Directions for this task – Go through the lines below and count those that contain "хранения"; the number is all that should be returned.

─── Extracted data

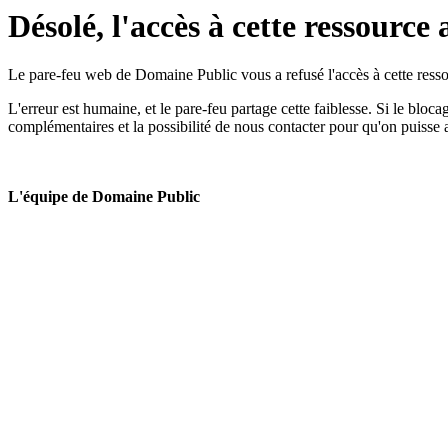
Désolé, l'accès à cette ressource 
Le pare-feu web de Domaine Public vous a refusé l'accès à cette ressou
L'erreur est humaine, et le pare-feu partage cette faiblesse. Si le bloc
complémentaires et la possibilité de nous contacter pour qu'on puisse 
L'équipe de Domaine Public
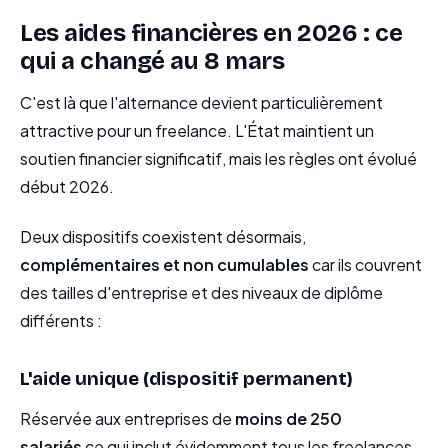
Les aides financières en 2026 : ce
qui a changé au 8 mars
C'est là que l'alternance devient particulièrement
attractive pour un freelance. L'État maintient un
soutien financier significatif, mais les règles ont évolué
début 2026.
Deux dispositifs coexistent désormais,
complémentaires et non cumulables
car ils couvrent
des tailles d'entreprise et des niveaux de diplôme
différents :
L'aide unique (dispositif permanent)
Réservée aux entreprises de
moins de 250
salariés
ce qui inclut évidemment tous les freelances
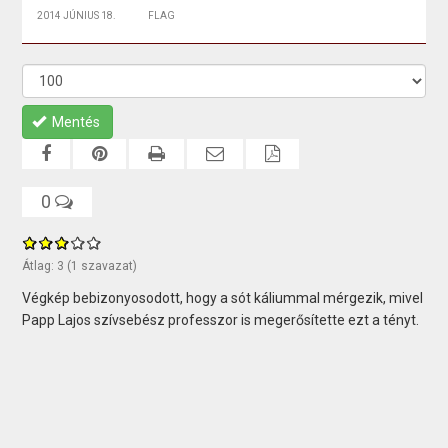
2014 JÚNIUS 18.
FLAG
Mentés
0
Átlag:
3
(
1
szavazat)
Végkép bebizonyosodott, hogy a sót káliummal mérgezik, mivel
Papp Lajos szívsebész professzor is megerősítette ezt a tényt.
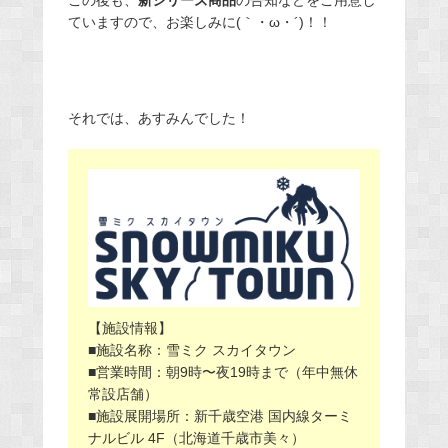
この後も、
新シリーズ商品
の告知などをご用意し
ていますので、お楽しみに(｀・ω・´)！！
それでは、あすみんでした！
【施設情報】
■施設名称：雪ミク スカイタウン
■営業時間：朝9時〜夜19時まで（年中無休
常設店舗）
■施設展開場所：新千歳空港 国内線ターミ
ナルビル 4F（北海道千歳市美々）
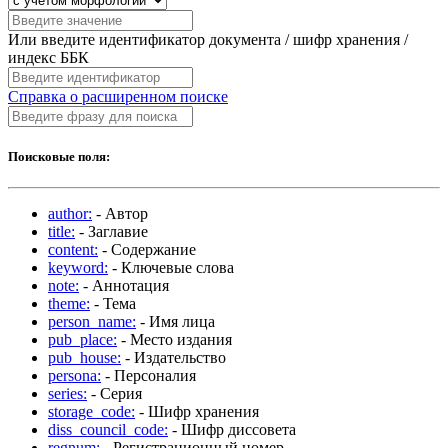
Или введите идентификатор документа / шифр хранения /
индекс ББК
Справка о расширенном поиске
Поисковые поля:
author:
- Автор
title:
- Заглавие
content:
- Содержание
keyword:
- Ключевые слова
note:
- Аннотация
theme:
- Тема
person_name:
- Имя лица
pub_place:
- Место издания
pub_house:
- Издательство
persona:
- Персоналия
series:
- Серия
storage_code:
- Шифр хранения
diss_council_code:
- Шифр диссовета
regnum:
- Регистрационный номер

──────

Written solution – 2